*** Block opens ***

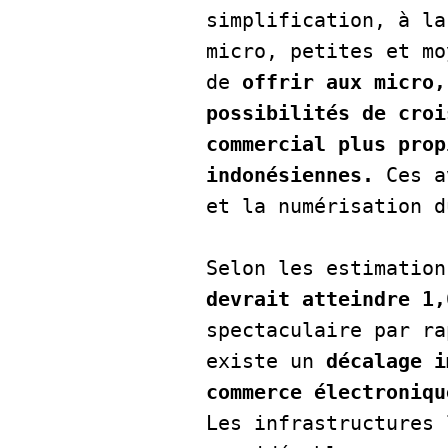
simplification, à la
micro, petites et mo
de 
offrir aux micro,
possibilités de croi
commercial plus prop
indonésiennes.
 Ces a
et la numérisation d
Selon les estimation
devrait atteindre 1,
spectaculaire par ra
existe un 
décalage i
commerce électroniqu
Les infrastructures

*** Block closes ***

* **Exercise directions**
Write out, please, only the lines from the one with "micro, petites et mo" through the last line above, both included and unchanged.

* **Solution to this task**
micro, petites et mo
de 
offrir aux micro,
possibilités de croi
commercial plus prop
indonésiennes.
 Ces a
et la numérisation d
Selon les estimation
devrait atteindre 1,
spectaculaire par ra
existe un 
décalage i
commerce électroniqu
Les infrastructures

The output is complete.